Le pays est poussé «vers l’irréparable»

Taleb-Ibrahimi, Ali Yahia et Benyellès mettent en garde

Le pays est poussé «vers l’irréparable»

Par Mohamed Zaâf, Le Jeune Indépendant, 17 juin 2001

Trois personnalités nationales, le Dr Ahmed Taleb-Ibrahimi, Me Ali Yahia Abdenour et le général à la retraite Rachid Benyellès ont dénoncé les pyromanes qui, pour «se maintenir» au pouvoir, «s’obstinent à refuser le changement», estimant que «seul un pouvoir ayant une légitimité indiscutable» est en mesure d’approcher la solution, c’est-à-dire réussir «l’instauration d’un régime démocratique véritable». «Seul un pouvoir ayant une légitimité indiscutable et des dirigeants bénéficiant de la confiance des électeurs, sont en mesure de mener à bien les changements qui s’imposent et redonner aux Algériens l’espoir en leur avenir commun», affirment les trois hommes dans un communiqué commun rendu public hier, à la suite des émeutes en série dont diverses villes du pays ont été le théâtre et dont Alger s’était fait le relais jeudi dernier. Les émeutes qui gagnent en espace «prennent une tournure des plus inquiétantes. Le nombre de victimes ne cesse d’augmenter et le chaos de s’amplifier», relève le texte.
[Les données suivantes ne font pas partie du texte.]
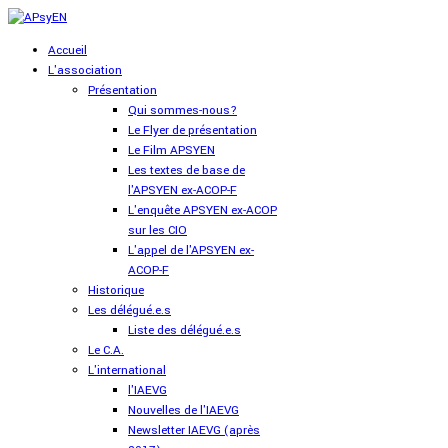
Accueil
L'association
Présentation
Qui sommes-nous?
Le Flyer de présentation
Le Film APSYEN
Les textes de base de
l'APSYEN ex-ACOP-F
L'enquête APSYEN ex-ACOP
sur les CIO
L'appel de l'APSYEN ex-
ACOP-F
Historique
Les délégué.e.s
Liste des délégué.e.s
Le C.A.
L'international
l'IAEVG
Nouvelles de l'IAEVG
Newsletter IAEVG (après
En face, «totalement démissionnaire, l’Etat a fui ses responsabilités politiques, enfermant la population et les forces de l’ordre dans un face-à-face qui entretient la tension et provoque des confrontations sanglantes», constatent-ils encore.

Pour les trois signataires, c’est le chef de l’Etat qui porte «l’entière responsabilité» des dégâts humains et matériels et «du chaos et de l’anarchie qui s’installent dans le pays» car il «n’a su ni comprendre la colère de ses concitoyens ni prendre les décisions pourtant évidentes que les circonstances lui dictaient». Ainsi est-il reproché au président son «silence et son immobilisme». Une attitude qui, selon eux, «aura laissé la situation se détériorer chaque jour davantage» et dont «il doit en assumer toutes les conséquences avant qu’il ne soit trop tard». «L’heure est grave et le péril pressant», l’Algérie se trouve «menacée d’éclatement et son unité nationale est en jeu», met en garde le texte qui s’attaque sans les désigner à «ceux qui s’obstinent à refuser le changement en exacerbant les facteurs de division pour se maintenir au pouvoir». Ceux qui «jouent avec le feu doivent savoir qu’ils sont en train de pousser le pays vers l’irréparable, l’histoire ne le leur pardonnera pas», lance-t-il en direction de ces mystérieuses forces. Quant aux Algériens qui tous, affirme le document, sont les «citoyens d’un seul et même pays, quels que soient leur ori gine et leur milieu socioculturel», donc «concernés par le destin de l’Algérie», ils doivent, tout en restant mobilisés, «éviter de recourir à la violence et à la destruction (…) pour exprimer leur aspiration légitime à un Etat respectueux des droits de l’homme et des libertés publiques». Pour les trois personnalités, la crise que le pays vit depuis la tragédie d’octobre 1988 ne pourra trouver son règlement que dans «l’instauration d’un régime démocratique véritable». «Seul un pouvoir ayant une légitimité indiscutable, et des dirigeants bénéficiant de la confiance des électeurs, sont en mesure de mener à bien les changements qui s’imposent et redonner aux Algériens l’espoir en leur avenir commun», considèrent-ils. Le Dr Taleb-Ibrahimi, Me Ali Yahia Abdenour et le général Rachid Benyellès, trois personnalités connues pour leur haute moralité, ont une chose en commun : ils ont choisi, chacun de son côté, à des moments différents, de quitter le pouvoir lorsque sa démarche ne cadrait plus avec leurs convictions. Tous trois ont continué néanmoins à exprimer haut leurs positions aussi bien sur la question des libertés que sur les événements politiques qui marquent le pays, particulièrement depuis l’avènement du pluralisme.